* GOAL OF THE EXERCISE: Among the records below, find the lines that contain "هجمات" and copy each of them.

* EXTRACTED RECORDS:
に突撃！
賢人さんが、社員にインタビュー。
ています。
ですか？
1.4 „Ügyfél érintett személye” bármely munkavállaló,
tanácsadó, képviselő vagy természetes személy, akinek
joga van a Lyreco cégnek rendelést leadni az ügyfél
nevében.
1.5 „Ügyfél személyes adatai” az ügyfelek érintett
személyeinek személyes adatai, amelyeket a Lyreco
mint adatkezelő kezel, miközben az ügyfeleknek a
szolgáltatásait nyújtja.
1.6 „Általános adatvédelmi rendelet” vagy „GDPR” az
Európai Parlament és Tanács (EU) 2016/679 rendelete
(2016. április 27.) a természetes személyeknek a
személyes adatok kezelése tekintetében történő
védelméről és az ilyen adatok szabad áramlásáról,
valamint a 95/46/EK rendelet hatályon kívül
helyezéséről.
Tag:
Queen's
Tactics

* * *

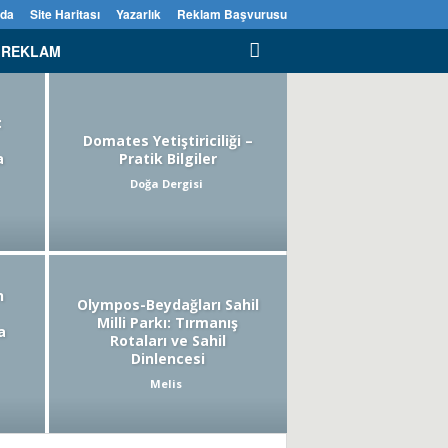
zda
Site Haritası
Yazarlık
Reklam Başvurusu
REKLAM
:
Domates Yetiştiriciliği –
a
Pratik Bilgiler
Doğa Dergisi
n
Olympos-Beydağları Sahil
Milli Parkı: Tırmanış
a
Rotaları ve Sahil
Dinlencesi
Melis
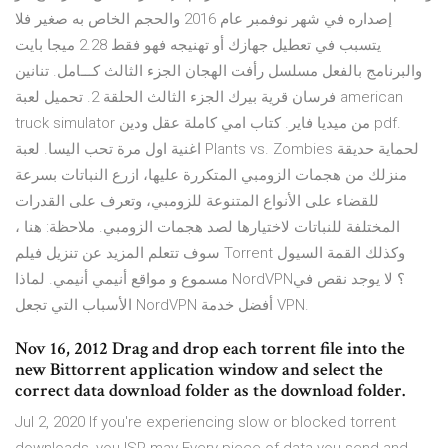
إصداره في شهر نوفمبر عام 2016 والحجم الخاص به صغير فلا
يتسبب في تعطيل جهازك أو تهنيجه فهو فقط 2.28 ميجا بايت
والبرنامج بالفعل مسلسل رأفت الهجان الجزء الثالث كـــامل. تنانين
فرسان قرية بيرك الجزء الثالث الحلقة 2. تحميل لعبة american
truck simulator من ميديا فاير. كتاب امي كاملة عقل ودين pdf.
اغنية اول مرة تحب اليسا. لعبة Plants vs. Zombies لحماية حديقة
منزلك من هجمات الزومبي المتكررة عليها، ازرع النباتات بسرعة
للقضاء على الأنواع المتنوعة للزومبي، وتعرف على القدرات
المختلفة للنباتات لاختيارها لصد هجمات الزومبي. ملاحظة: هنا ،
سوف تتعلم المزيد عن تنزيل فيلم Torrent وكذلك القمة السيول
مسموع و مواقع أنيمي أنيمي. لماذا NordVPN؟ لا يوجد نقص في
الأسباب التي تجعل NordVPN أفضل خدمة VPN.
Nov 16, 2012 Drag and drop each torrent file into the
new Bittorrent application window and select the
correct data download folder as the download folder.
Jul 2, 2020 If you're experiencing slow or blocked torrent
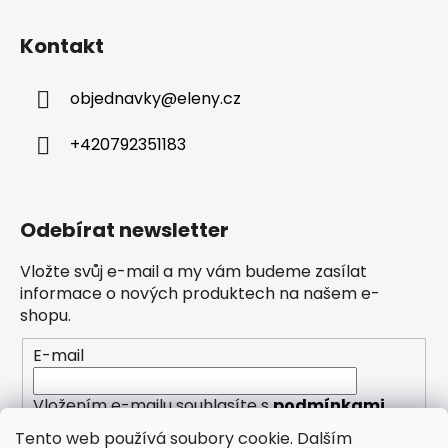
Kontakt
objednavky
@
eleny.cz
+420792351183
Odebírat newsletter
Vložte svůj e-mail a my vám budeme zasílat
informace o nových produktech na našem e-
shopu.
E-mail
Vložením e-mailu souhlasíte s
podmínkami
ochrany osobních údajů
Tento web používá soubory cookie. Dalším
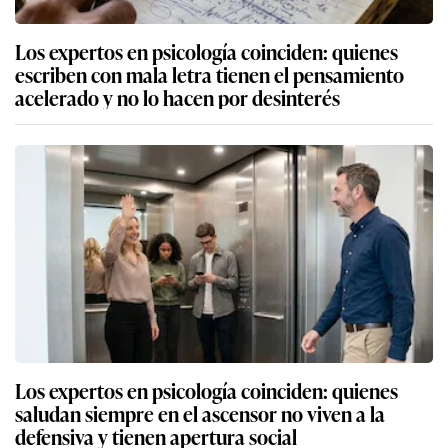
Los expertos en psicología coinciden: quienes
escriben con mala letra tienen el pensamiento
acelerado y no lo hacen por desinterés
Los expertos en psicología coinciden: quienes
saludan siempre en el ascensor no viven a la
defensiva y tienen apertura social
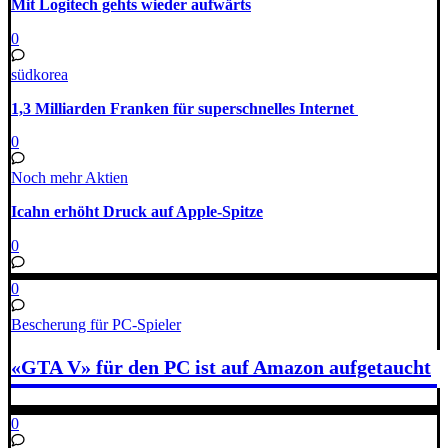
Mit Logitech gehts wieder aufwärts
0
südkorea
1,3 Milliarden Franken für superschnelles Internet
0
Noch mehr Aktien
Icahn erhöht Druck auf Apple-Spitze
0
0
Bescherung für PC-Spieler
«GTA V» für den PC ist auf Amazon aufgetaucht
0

* ANSWER BOX:
منزلك من هجمات الزومبي المتكررة عليها، ازرع النباتات بسرعة
المختلفة للنباتات لاختيارها لصد هجمات الزومبي. ملاحظة: هنا ،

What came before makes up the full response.